Argentina-based Tenaris said Thursday it will restart much of its Conroe plant no later than September and that it’s hiring more than 100 people to operate the facility, which will make and treat piping that goes into oil and gas wells.
Tenaris credited both the rebound in the energy sector and the Trump administration’s recent tariffs places on much of the nation’s imported steel.
In an interview in March, Tenaris Chairman and CEO Paolo Rocca said he supported the steel tariffs and that he was planning more Texas growth. Tenaris was founded in Italy by Rocca’s grandfather and later moved its main operations to Argentina. It’s formally headquartered in Luxembourg for tax purposes. Tenaris’ North American headquarters is in Houston.
While oil and gas production companies bemoan the higher costs of steel the tariffs will trigger, they’re good news for companies like Tenaris that manufacture the steel piping domestically.
Tenaris eliminated 230 jobs when it closed the Conroe plant in April 2015, so it isn’t fully restaffing the plant right away. A small portion of the plant was kept open as a service center.
The timing of the recent collapse in oil prices combined with Tenaris’ prior decision to invest in a new $1.8 billion pipe mill southwest of Houston in Bay City meant an unusual circumstance where Tenaris was both building and shuttering plants in the Houston area simultaneously.
Rocca acknowledged the decision to push ahead with the new plant as oil prices plunged was a difficult and stressful.
But the Bay City plant opened in December with oil prices healthy again. Tenaris said Thursday it will also hire 150 more people to work at the Bay City plant and its smaller pipe threading facility in Houston to support the company’s ramp up in activity.
“Market conditions have been improving over the past year with a higher price of oil, increased drilling activity and actions by the U.S. administration to support domestic manufacturing,” said Luca Zanotti, president of Tenaris’ U.S. operations.
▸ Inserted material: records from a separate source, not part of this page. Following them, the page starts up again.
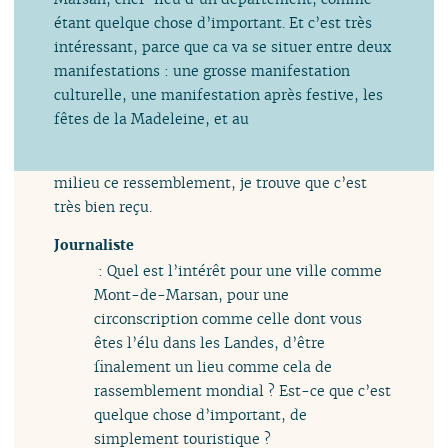
étant quelque chose d’important. Et c’est très
intéressant, parce que ca va se situer entre deux
manifestations : une grosse manifestation
culturelle, une manifestation après festive, les
fêtes de la Madeleine, et au
milieu ce ressemblement, je trouve que c’est
très bien reçu.
Journaliste
: Quel est l’intérêt pour une ville comme
Mont-de-Marsan, pour une
circonscription comme celle dont vous
êtes l’élu dans les Landes, d’être
finalement un lieu comme cela de
rassemblement mondial ? Est-ce que c’est
quelque chose d’important, de
simplement touristique ?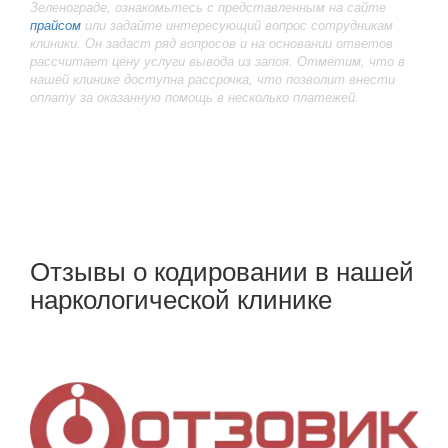
Зеленограде, ознакомьтесь с представленным на сайте
прайсом
или задайте интересующий вопрос сотрудникам
клиники. Он задаст ряд вопросов и на основании ответов
рассчитает цену услуги вывода из запоя. Отметим, что в
нашей клинике доступна рассрочка, что позволит внести
оплату за оказанную помощь в несколько платежей.
Отзывы о кодировании в нашей
наркологической клинике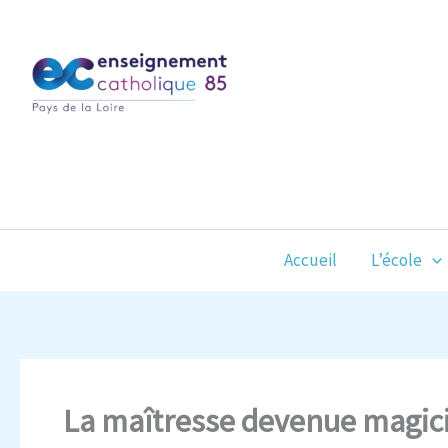
Aller
au
contenu
Accueil
L’école
La maîtresse devenue magici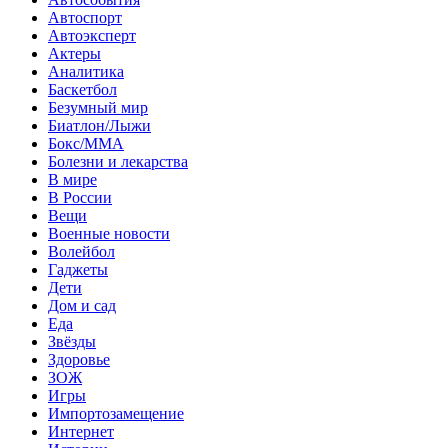
Автоспорт
Автоэксперт
Актеры
Аналитика
Баскетбол
Безумный мир
Биатлон/Лыжи
Бокс/MMA
Болезни и лекарства
В мире
В России
Вещи
Военные новости
Волейбол
Гаджеты
Дети
Дом и сад
Еда
Звёзды
Здоровье
ЗОЖ
Игры
Импортозамещение
Интернет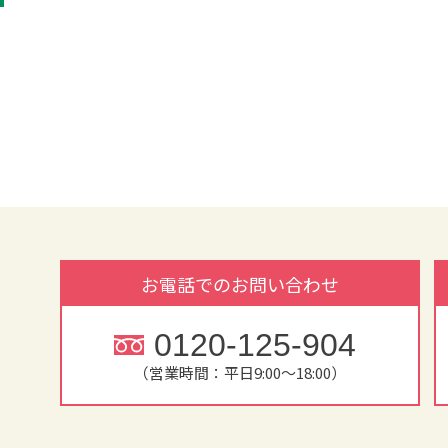
お電話でのお問い合わせ
0120-125-904
（営業時間：平日9:00～18:00）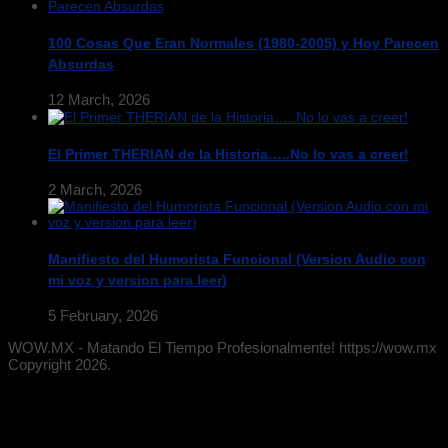
100 Cosas Que Eran Normales (1980-2005) y Hoy Parecen
Absurdas
12 March, 2026
El Primer THERIAN de la Historia…..No lo vas a creer!
2 March, 2026
Manifiesto del Humorista Funcional (Version Audio con
mi voz y version para leer)
5 February, 2026
WOW.MX - Matando El Tiempo Profesionalmente! https://wow.mx
Copyright 2026.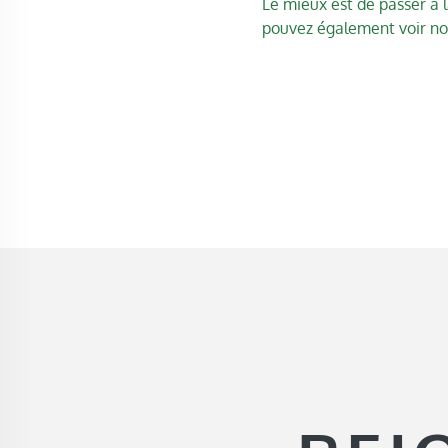
Le mieux est de passer à l
pouvez également voir nos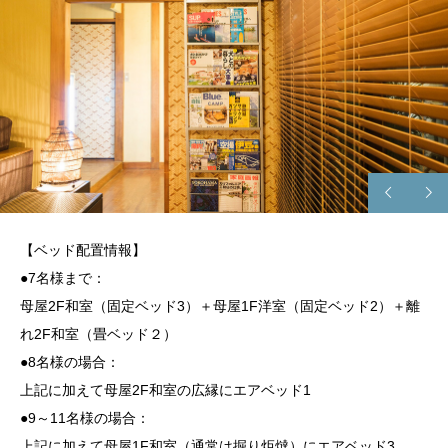
【ベッド配置情報】
●7名様まで：
母屋2F和室（固定ベッド3）＋母屋1F洋室（固定ベッド2）＋離
れ2F和室（畳ベッド２）
●8名様の場合：
上記に加えて母屋2F和室の広縁にエアベッド1
●9～11名様の場合：
上記に加えて母屋1F和室（通常は掘り炬燵）にエアベッド3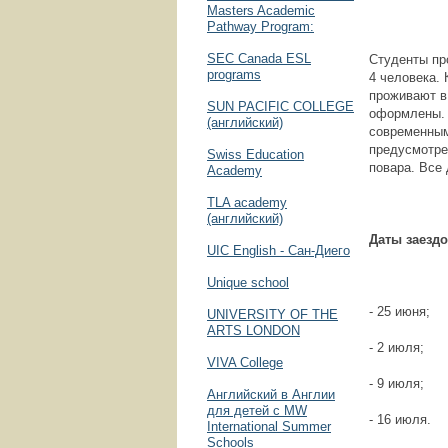
Masters Academic
Pathway Program:
SEC Canada ESL
Студенты пр
programs
4 человека.
проживают в
SUN PACIFIC COLLEGE
оформлены. 
(английский)
современным
предусмотре
Swiss Education
повара. Все
Academy
TLA academy
(английский)
Даты заездо
UIC English - Сан-Диего
Unique school
- 25 июня;
UNIVERSITY OF THE
ARTS LONDON
- 2 июля;
VIVA Сollege
- 9 июля;
Английский в Англии
для детей с MW
- 16 июля.
International Summer
Schools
When Tenaris shuttered the Conroe plant in 2015, it blamed the oil bust and specifically a surge of cheap imports from South Korea. The Asian nation was exempted from the tariffs, but only because South Korea agreed to quotas to keep its steel export volumes to the U.S. at 70 percent of its previous average.
Tenaris was virtually unheard of in Texas until just over decade ago, when it bought St. Louis-based Maverick Tube Corp. and Houston-based Hydril Co. for a combined $5 billion. In short order, Tenaris grew from about 50 Houston employees to more than 2,000.